About this exercise :: Exactly the lines from the beginning of the records below through the line with "Startups widmet. Jedes Jahr bringt" must be given again, without pictures.

Segment Open

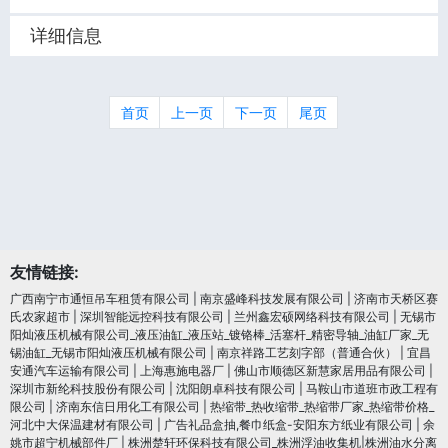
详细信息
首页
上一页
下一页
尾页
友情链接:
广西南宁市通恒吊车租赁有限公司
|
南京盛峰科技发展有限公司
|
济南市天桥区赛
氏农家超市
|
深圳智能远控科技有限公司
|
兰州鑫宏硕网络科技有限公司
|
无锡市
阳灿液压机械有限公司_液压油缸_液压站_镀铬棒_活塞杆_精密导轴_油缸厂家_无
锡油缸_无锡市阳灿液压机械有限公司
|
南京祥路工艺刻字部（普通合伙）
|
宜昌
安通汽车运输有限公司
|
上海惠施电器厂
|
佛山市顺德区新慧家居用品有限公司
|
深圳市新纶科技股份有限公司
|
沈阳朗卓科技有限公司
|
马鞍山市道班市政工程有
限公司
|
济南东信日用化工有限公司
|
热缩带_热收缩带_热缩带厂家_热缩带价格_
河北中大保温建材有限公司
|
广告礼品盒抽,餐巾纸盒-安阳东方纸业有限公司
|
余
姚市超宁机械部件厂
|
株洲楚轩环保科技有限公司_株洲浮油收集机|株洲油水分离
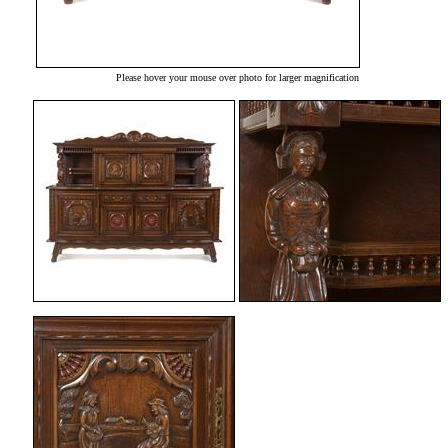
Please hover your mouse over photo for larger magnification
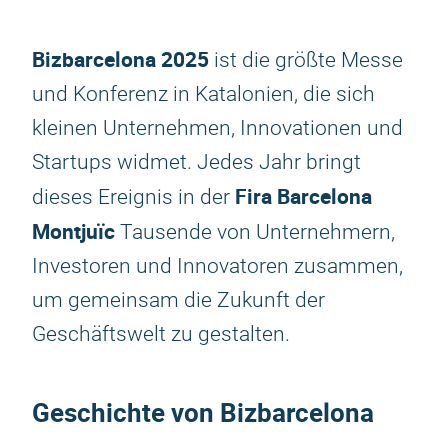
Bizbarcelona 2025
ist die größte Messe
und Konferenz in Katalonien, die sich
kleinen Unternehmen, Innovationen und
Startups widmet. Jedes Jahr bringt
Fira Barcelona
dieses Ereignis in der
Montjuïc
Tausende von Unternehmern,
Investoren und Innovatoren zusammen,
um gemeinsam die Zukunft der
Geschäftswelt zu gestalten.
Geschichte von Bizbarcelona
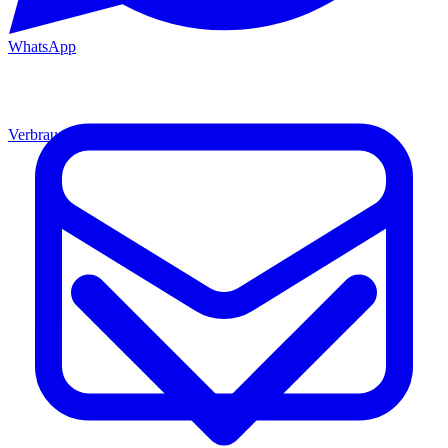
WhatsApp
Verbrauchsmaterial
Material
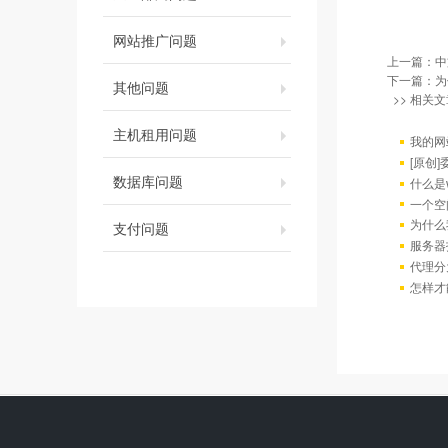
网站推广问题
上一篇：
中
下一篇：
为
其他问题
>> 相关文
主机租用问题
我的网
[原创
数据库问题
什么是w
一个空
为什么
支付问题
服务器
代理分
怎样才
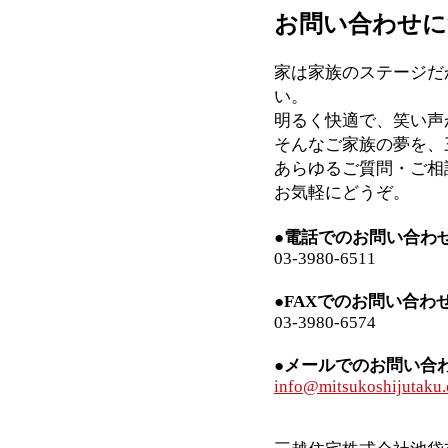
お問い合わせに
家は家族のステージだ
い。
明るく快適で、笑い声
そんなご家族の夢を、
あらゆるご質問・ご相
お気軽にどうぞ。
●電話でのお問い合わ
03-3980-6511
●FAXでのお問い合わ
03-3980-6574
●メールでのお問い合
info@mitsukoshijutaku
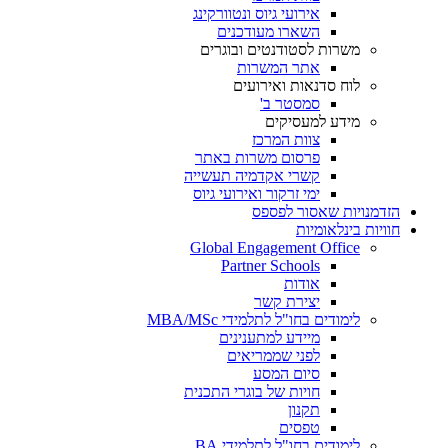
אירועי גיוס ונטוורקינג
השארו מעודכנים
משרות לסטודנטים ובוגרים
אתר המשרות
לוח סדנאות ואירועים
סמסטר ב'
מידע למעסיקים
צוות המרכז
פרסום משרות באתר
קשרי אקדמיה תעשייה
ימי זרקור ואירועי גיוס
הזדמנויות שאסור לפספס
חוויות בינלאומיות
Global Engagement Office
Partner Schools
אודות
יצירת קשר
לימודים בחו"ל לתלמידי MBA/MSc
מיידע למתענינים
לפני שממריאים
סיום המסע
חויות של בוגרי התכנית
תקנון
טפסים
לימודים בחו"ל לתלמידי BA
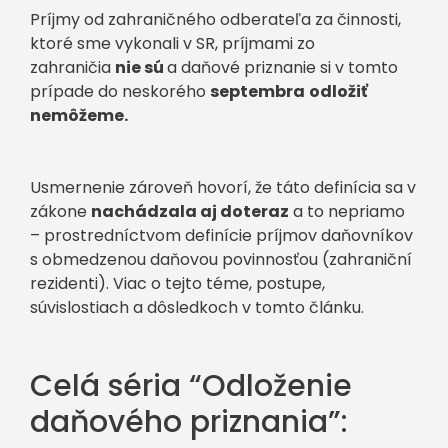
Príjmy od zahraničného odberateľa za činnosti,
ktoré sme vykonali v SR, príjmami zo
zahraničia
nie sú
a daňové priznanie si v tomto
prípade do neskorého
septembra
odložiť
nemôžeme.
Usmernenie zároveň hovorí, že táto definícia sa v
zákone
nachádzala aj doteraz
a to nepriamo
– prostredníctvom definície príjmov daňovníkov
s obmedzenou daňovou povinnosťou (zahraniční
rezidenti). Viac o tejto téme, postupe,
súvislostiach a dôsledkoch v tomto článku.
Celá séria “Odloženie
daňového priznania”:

Segment Closed

Answer to the problem ::
详细信息
首页
上一页
下一页
尾页
友情链接:
广西南宁市通恒吊车租赁有限公司
|
南京盛峰科技发展有限公司
|
济南市天桥区赛
氏农家超市
|
深圳智能远控科技有限公司
|
兰州鑫宏硕网络科技有限公司
|
无锡市
阳灿液压机械有限公司_液压油缸_液压站_镀铬棒_活塞杆_精密导轴_油缸厂家_无
锡油缸_无锡市阳灿液压机械有限公司
|
南京祥路工艺刻字部（普通合伙）
|
宜昌
安通汽车运输有限公司
|
上海惠施电器厂
|
佛山市顺德区新慧家居用品有限公司
|
深圳市新纶科技股份有限公司
|
沈阳朗卓科技有限公司
|
马鞍山市道班市政工程有
限公司
|
济南东信日用化工有限公司
|
热缩带_热收缩带_热缩带厂家_热缩带价格_
河北中大保温建材有限公司
|
广告礼品盒抽,餐巾纸盒-安阳东方纸业有限公司
|
余
姚市超宁机械部件厂
|
株洲楚轩环保科技有限公司_株洲浮油收集机|株洲油水分离
Please hover your mouse over photo for larger magnification
Bizbarcelona 2025
ist die größte Messe
und Konferenz in Katalonien, die sich
kleinen Unternehmen, Innovationen und
Startups widmet. Jedes Jahr bringt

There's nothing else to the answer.